In the second part of our evaluation, we consider heterogeneous reduction stumps. Since we cannot compare heterogeneous stumps in the context of a single base classifier, we now consider the overall best performance achieved with any classifier of the respective class. From the perspective of AutoML, this is the most interesting part of the evaluation, because it answers the questions whether (ensembles of) reduction stumps can be superior to any other classification algorithm (either by itself or used within a (bagging) ensemble).

The results are summarized in Table 3, where we now distinguish between RS-hom for homogeneous and RS-het for heterogeneous reduction stumps. Note that with EN we still only refer to ensembles of homogeneous reduction stumps. Significant differences are determined using a t-test with \(p=0.05\). While significant improvements of reduction stumps over the baseline (single classifier respectively bagged ensemble) are indicated by \(\bullet \), significant degradations are indicated by \(\circ \). Best performances within one row are highlighted in bold. Results that are not significantly worse than the best result are underlined.

Regarding RS-hom, in this table, it becomes even clearer that homogeneous reduction stumps do not perform that strong and in this context never achieve the best performance for any of the datasets. Nevertheless, if used in an ensemble, the homogeneous reduction stumps yield the best result in 5 cases. Furthermore, compared to BA, EN achieves 9 significant improvements. A significant degradation, in turn, is observed only once.

Table 3. Averaged error rate (mean±standard deviation) using best base learners.

However, the most remarkable observations are made for heterogeneous reduction stumps that clearly outperform the other approaches. RS-het yields 6 significant improvements over SC while being significantly worse in only two cases. Furthermore, it turns out to achieve the best performance in 15 of 21 cases. From these results, we conclude that reduction stumps represent an interesting approach for decomposing multi-class classification problems to a set of simpler subproblems.

The results also motivate the investigation of ensembles of heterogeneous reduction stumps. On one hand, it would be interesting to design a heuristic for building such ensembles as a standalone classifier. On the other hand, instead of only choosing classifiers from a portfolio, the results motivate to actively decompose multi-class problems in the context of AutoML, and further tailoring the base learners to the respective subproblems. From an AutoML perspective, homogeneous reduction stumps are less attractive, as they seem to never achieve globally the best performance; thus, the effort for considering them would not be justifiable. In contrast to this, it is worth considering ensembles of reduction stumps, which in some cases perform best, especially since the effort for building them is relatively low.

5 Conclusion

In this paper, we proposed a meta-classifier called reduction stump, which can be seen as the simplest reduction scheme for multi-class classification problems: the original problem is decomposed into three subproblems of smaller size, two multi-class problems on subsets of the original set of classes, and one binary problem on the two respective meta-classes. In spite of their simplicity, reduction stumps show promising performance in our experiments, especially in their heterogeneous version.

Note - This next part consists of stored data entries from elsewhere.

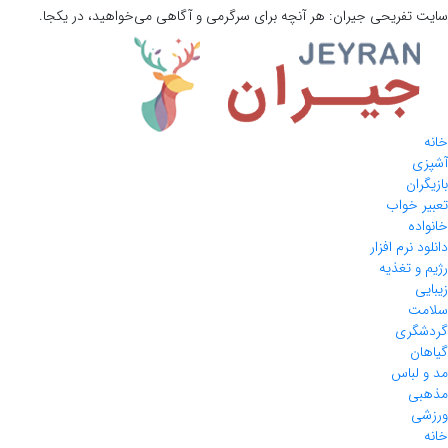
سایت تفریحی
جیران:
هر آنچه برای سرگرمی و آگاهی می‌خواهید، در یکجا.
خانه
آشپزی
بازیگران
تعبیر خواب
خانواده
دانلود نرم افزار
رژیم و تغذیه
زیبایی
سلامت
گردشگری
گیاهان
مد و لباس
مذهبی
ورزشی
خانه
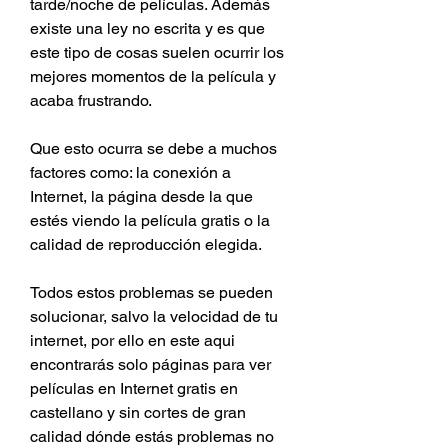
tarde/noche de películas. Además 
existe una ley no escrita y es que 
este tipo de cosas suelen ocurrir los 
mejores momentos de la película y 
acaba frustrando.
Que esto ocurra se debe a muchos 
factores como: la conexión a 
Internet, la página desde la que 
estés viendo la película gratis o la 
calidad de reproducción elegida.
Todos estos problemas se pueden 
solucionar, salvo la velocidad de tu 
internet, por ello en este aqui 
encontrarás solo páginas para ver 
películas en Internet gratis en 
castellano y sin cortes de gran 
calidad dónde estás problemas no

Our main motivation for analyzing reduction stumps originates from the field of automated machine learning. For the reasons already explained, reduction can be useful in AutoML, but should be applied with caution, in order to keep the complexity manageable. Encouraged by the results of this paper, our next step is to incorporate reduction stumps into the toolbox of AutoML. An additional interesting research question that arises from the observation that some datasets are more amenable to reduction than others is whether one can predict the benefit of applying reduction based on the properties of a dataset.